SCOTT WELSH TRADING BLOG

The Difference Between A Guide And A System

The Difference Between A Guide And A System

Apr. 23, 2014

A number of years ago, one of my colleagues told me his brother was coming to town and wondered if I would be able to give him a few lessons. The interesting part was that my colleague’s brother was one of the top ten juniors in the country.

Of course I said yes, but it set up a tough situation. One, it would be awful to screw up one of the best young players in the country! Two, I was only going to see him for a few lessons over a weekend. Anything I told him would have to be helpful, of course, but it couldn’t be so detailed that he’d need to see me again. It had to be useful enough to hopefully make him better but general enough that he could gradually add to that instruction over time. As it turns out, we had some great lessons and he went on to have a great career (he went on to be ranked #1 in the nation in college and then the pro tour after that).

This situation differs greatly from what I have with my regular students. With them, I can get very specific, make big changes that will work out for the better in the long run, and adjust things along the way.

During a weekend of lessons, I can only be a helpful guide. During a consistent, ongoing relationship, my student and I can use a process geared toward short and long-term goal reaching. Big difference.

 

Last week, I finished up a series of episodes as a grateful guest-host on Rob Booker’s acclaimed Traders Podcast. In the last episode, I outlined a general way to pick stocks for a retirement account. This week I received a listener’s email questioning the effectiveness of that “system”. So I wanted to talk a little about that.

As you may know, I exclusively trade forex right now, but I started in stocks and traded them for years. I know that there are many more stock traders than forex traders, however, so I wanted to give some stock ideas on the Podcast. That’s why I brought it up in the first place, to try to help.

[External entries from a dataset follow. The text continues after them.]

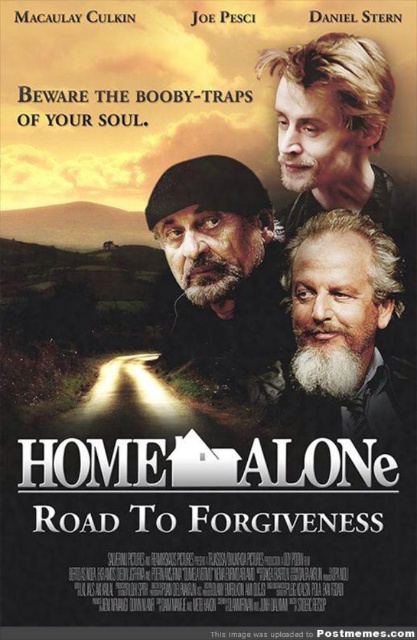 Who is more forward, (x=349, y=392) or (x=294, y=144)?

Positioned in front is point (x=294, y=144).

Which is behind, point (367, 317) or point (356, 189)?

Positioned behind is point (367, 317).

This screenshot has height=640, width=417. I want to click on gray beard at lower right, so click(x=346, y=330).

How much distance is there between gray beard at center and blonde hair at upper right?

gray beard at center and blonde hair at upper right are 1.31 meters apart.

Is gray beard at center below blonde hair at upper right?

Yes.

In order to click on gray beard at center in this screenshot , I will do `click(221, 276)`.

The height and width of the screenshot is (640, 417). I want to click on gray beard at center, so click(221, 276).

Describe the element at coordinates (221, 276) in the screenshot. This screenshot has width=417, height=640. I see `gray beard at center` at that location.

Does gray beard at center lie in front of gray beard at lower right?

That is True.

Between point (201, 257) and point (321, 269), which one is positioned behind?

The point (321, 269) is more distant.

What are the coordinates of `gray beard at center` in the screenshot? It's located at pos(221,276). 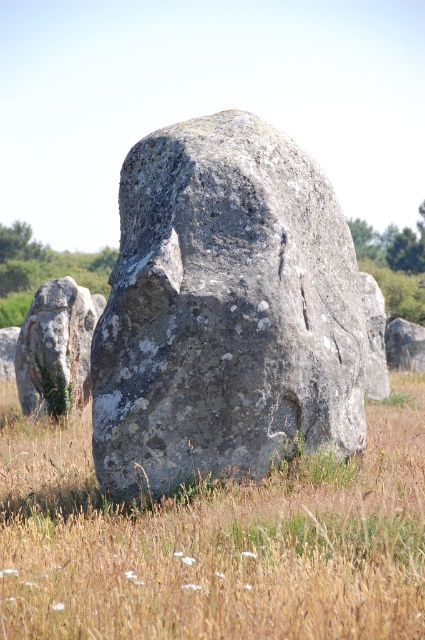 You are an archaeologist examining the megalithic site. You notice the gray rough stone at center and the smooth gray rock at left. Which object would you need to move first if you want to access the smaller one?

The gray rough stone at center is larger than the smooth gray rock at left, so you would need to move the gray rough stone at center first to access the smaller smooth gray rock at left.

You are standing in the grassy field and want to find the gray rough stone at center. According to the coordinates provided, where should you look relative to your position?

The gray rough stone at center is located at coordinates approximately 0.486 on the x and 0.529 on the y axis, which places it near the center of the field.

You are an archaeologist examining the megalithic site. You notice two gray stones at the center of the field. The first is labeled as the gray rough stone at center, and the second is the gray stone at center. Which of these two stones is bigger?

The gray rough stone at center is larger in size compared to the gray stone at center according to the description provided. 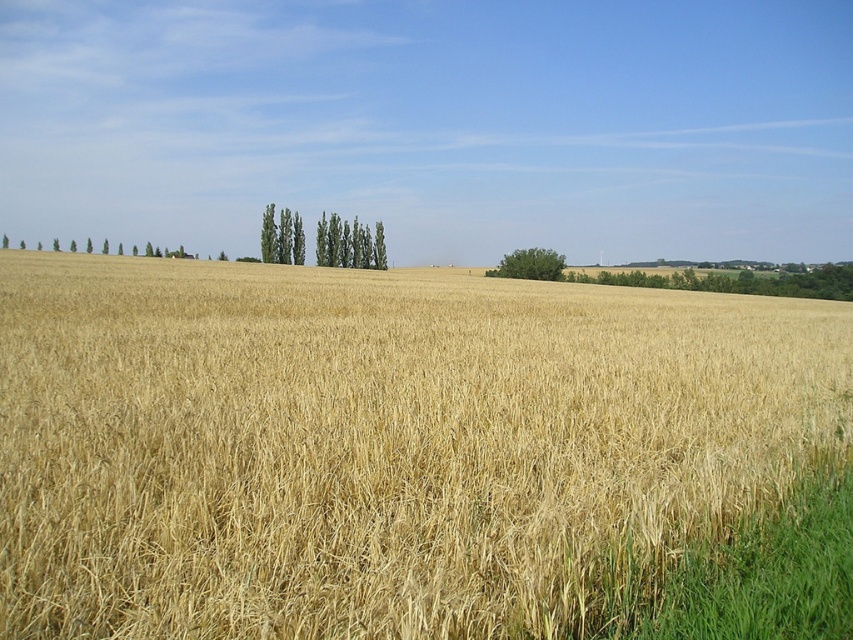 Which of these two, golden dry grass at center or green leafy tree at center, stands shorter?

golden dry grass at center is shorter.

Does point (152, 499) lie in front of point (560, 278)?

Yes.

I want to click on golden dry grass at center, so click(383, 444).

The width and height of the screenshot is (853, 640). Describe the element at coordinates (383, 444) in the screenshot. I see `golden dry grass at center` at that location.

Who is positioned more to the left, golden dry grass at center or green leafy trees at center?

green leafy trees at center

What are the coordinates of `golden dry grass at center` in the screenshot? It's located at (383, 444).

You are a GUI agent. You are given a task and a screenshot of the screen. Output one action in this format:
    pyautogui.click(x=<x>, y=<y>)
    Task: Click on the golden dry grass at center
    The height and width of the screenshot is (640, 853).
    Given the screenshot: What is the action you would take?
    [383, 444]

Which is above, green leafy trees at center or green leafy tree at center?

Positioned higher is green leafy trees at center.

Between green leafy trees at center and green leafy tree at center, which one appears on the right side from the viewer's perspective?

green leafy tree at center is more to the right.

This screenshot has height=640, width=853. In order to click on green leafy trees at center in this screenshot , I will do `click(349, 243)`.

Where is `green leafy trees at center`? green leafy trees at center is located at coordinates (349, 243). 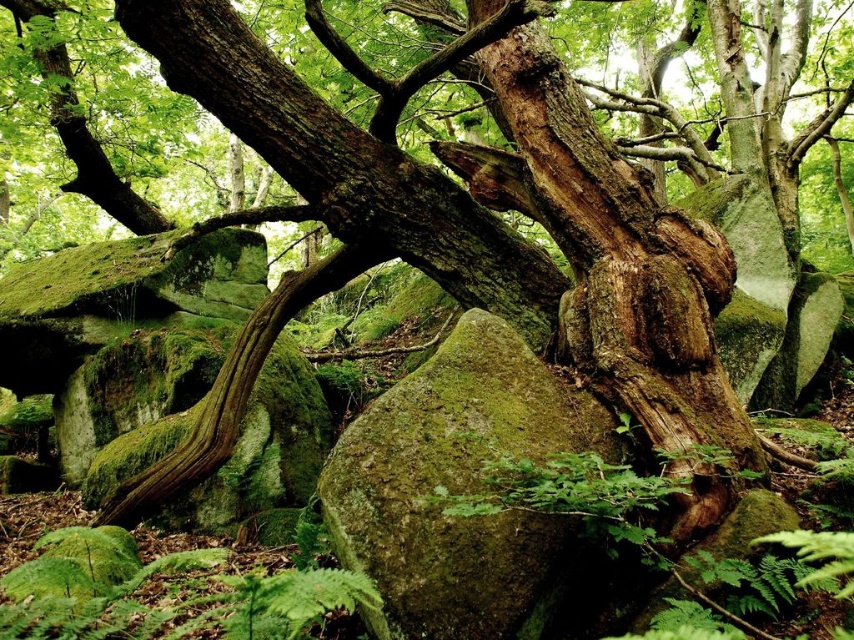 Question: Is green mossy rock at center wider than green fuzzy fern at lower left?

Choices:
 (A) no
 (B) yes

Answer: (A)

Question: Among these points, which one is nearest to the camera?

Choices:
 (A) (559, 442)
 (B) (322, 586)

Answer: (B)

Question: Where is green mossy rock at center located in relation to green fuzzy fern at lower left in the image?

Choices:
 (A) left
 (B) right

Answer: (B)

Question: Is green mossy rock at center closer to camera compared to green fuzzy fern at lower left?

Choices:
 (A) yes
 (B) no

Answer: (B) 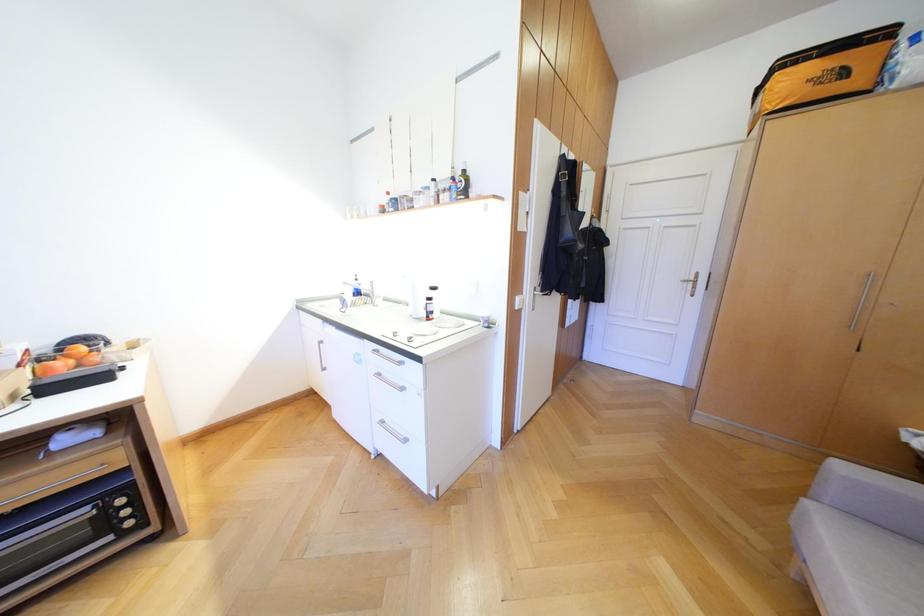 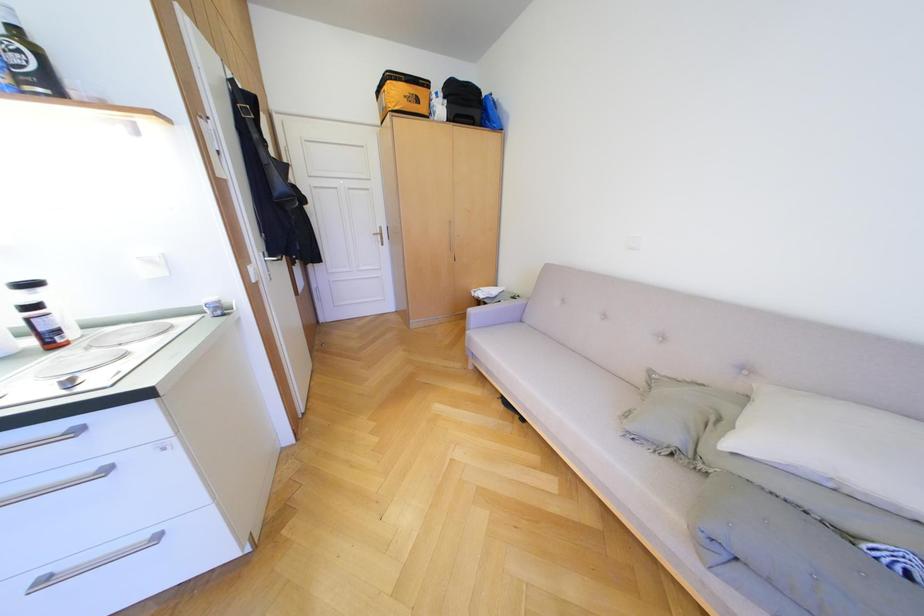 The first image is from the beginning of the video and the second image is from the end. How did the camera likely rotate when shooting the video?

The camera's rotation is toward right-down. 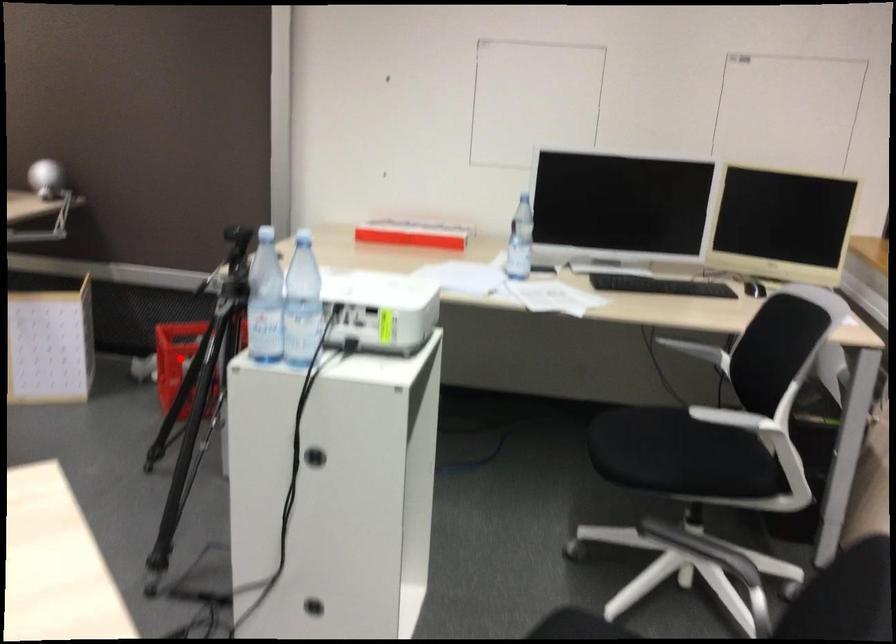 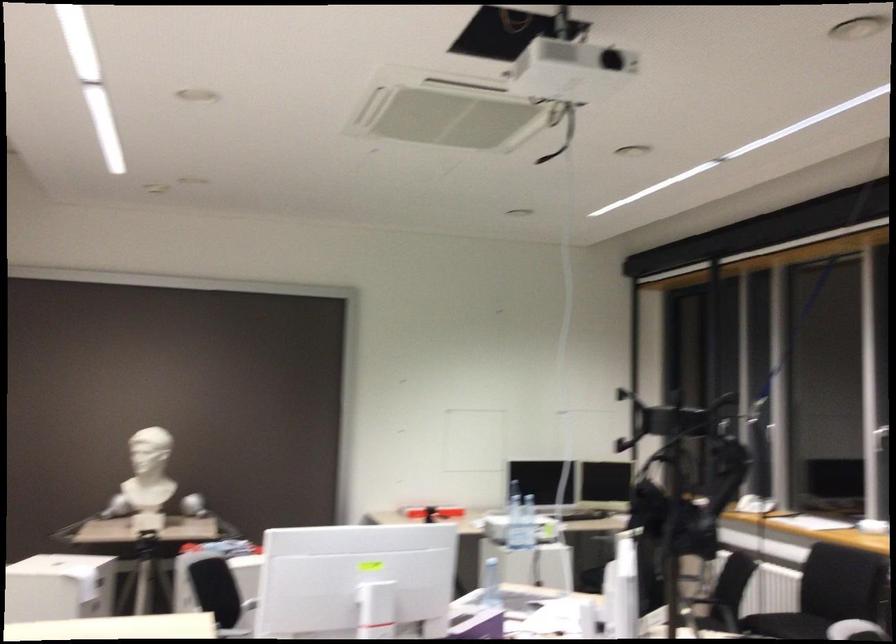 Question: I am providing you with two images of the same scene from different viewpoints. A red point is marked on the first image. At the location where the point appears in image 1, is it still visible in image 2?

Choices:
 (A) Yes
 (B) No

Answer: (B) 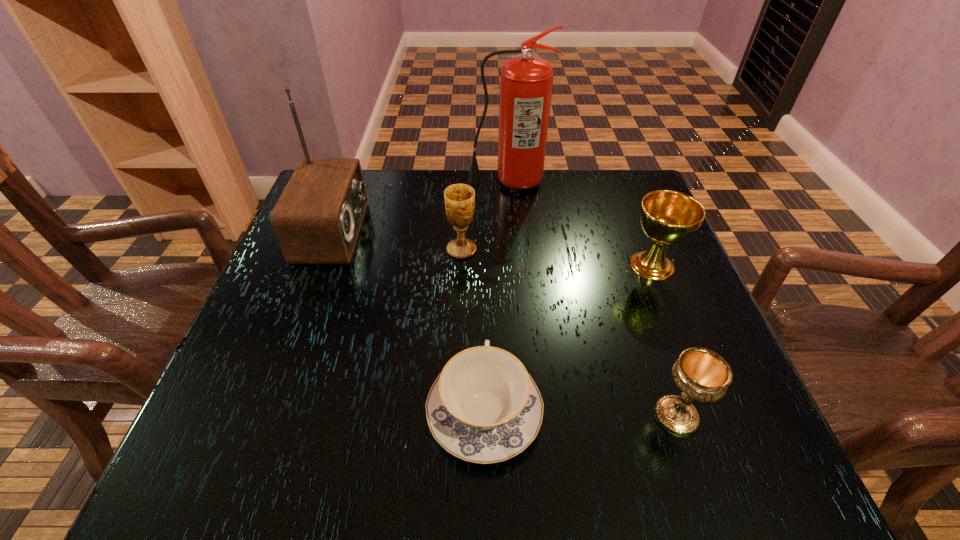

In the Podcast, I mentioned the Magic Formula way of investing and there is some testing available on that—but not from me because I’ve never traded it the way Joel Greenblatt recommends. I do track the Magic Formula stocks each year (and have done so since 2006), and they do pretty well. I begin my portfolio with 30 stocks in January each year and watch it through December. The only losing year so far has been 2008. Not bad.

Second, I mentioned a way to determine “Fair Value” and how money can be made trading back to Fair Value when price gets extreme. There are many ways to get the value of a stock, most of them using the financials of a company. I just use the 800 simple moving average. Any valuation of a company ends up being close to what the 800 SMA shows, and I don’t trust any company’s numbers anyway. So Fair Value to me is the 800 SMA.

If you wait for price to be far away from the 800, say 50-100%, then the chances of making 20% on your investment is pretty good. This is what Warren Buffett has done since the 1960’s and what Greenblatt is attempting to do in his book (The Little Book That Beats The Market). In fact, this is what Value Investors have been doing since the dawn of time. Value investing has worked in the past and it will continue to work in the future.

In other words, I wanted to give people a good place to start. If anyone is interested in using stocks for his/her retirement account, I wanted to guide them in a good direction.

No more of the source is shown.